-- YOUR ASSIGNMENT --
Please filter the data below down to the lines holding the string "OAuth".

-- INPUT MATERIAL --
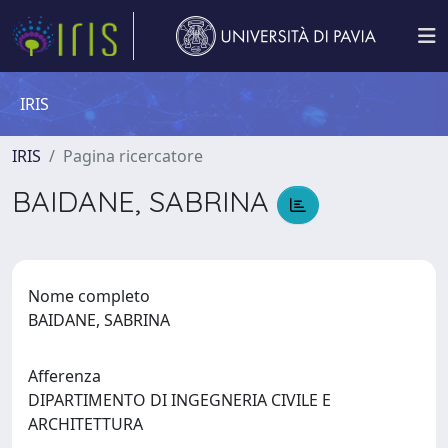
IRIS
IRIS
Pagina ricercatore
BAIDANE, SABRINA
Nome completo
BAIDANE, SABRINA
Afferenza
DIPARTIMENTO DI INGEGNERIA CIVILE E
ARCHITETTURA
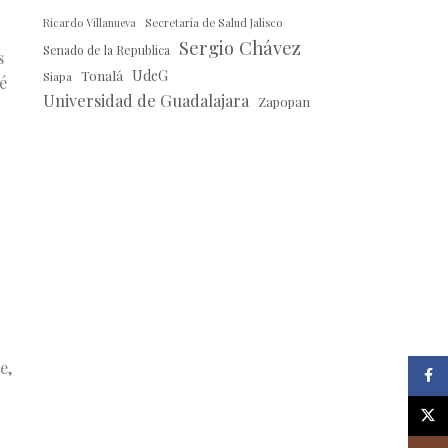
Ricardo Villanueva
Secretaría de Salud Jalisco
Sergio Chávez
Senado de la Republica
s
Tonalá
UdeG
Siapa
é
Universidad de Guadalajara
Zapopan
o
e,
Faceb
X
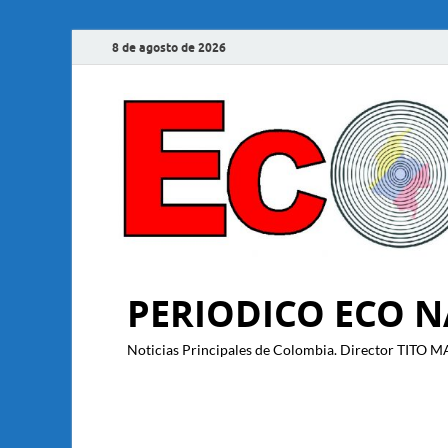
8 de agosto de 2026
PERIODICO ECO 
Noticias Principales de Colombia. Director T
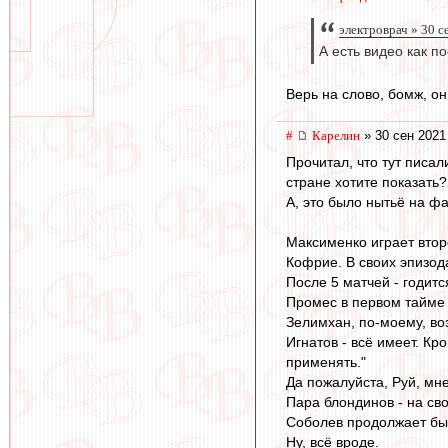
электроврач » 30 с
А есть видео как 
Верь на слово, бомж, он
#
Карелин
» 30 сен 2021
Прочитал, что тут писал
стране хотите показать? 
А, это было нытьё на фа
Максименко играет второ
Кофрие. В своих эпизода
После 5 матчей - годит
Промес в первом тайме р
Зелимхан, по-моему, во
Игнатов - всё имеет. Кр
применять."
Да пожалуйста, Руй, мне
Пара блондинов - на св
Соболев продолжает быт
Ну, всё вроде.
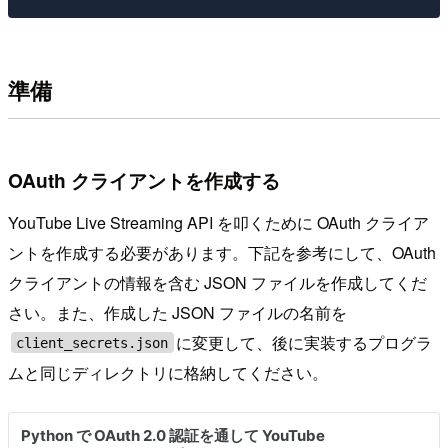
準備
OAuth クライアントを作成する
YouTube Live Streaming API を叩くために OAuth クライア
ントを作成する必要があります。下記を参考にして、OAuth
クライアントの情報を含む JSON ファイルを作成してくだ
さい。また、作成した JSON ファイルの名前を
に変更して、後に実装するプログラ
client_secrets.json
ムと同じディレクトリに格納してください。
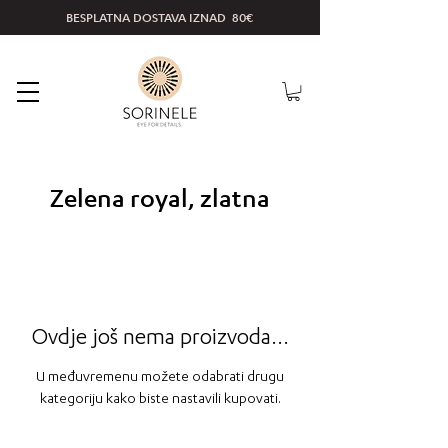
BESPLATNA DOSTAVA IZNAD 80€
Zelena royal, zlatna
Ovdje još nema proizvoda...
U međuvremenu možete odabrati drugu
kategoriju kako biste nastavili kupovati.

-- RESULT BELOW --
OAuth クライアントを作成する
YouTube Live Streaming API を叩くために OAuth クライア
ントを作成する必要があります。下記を参考にして、OAuth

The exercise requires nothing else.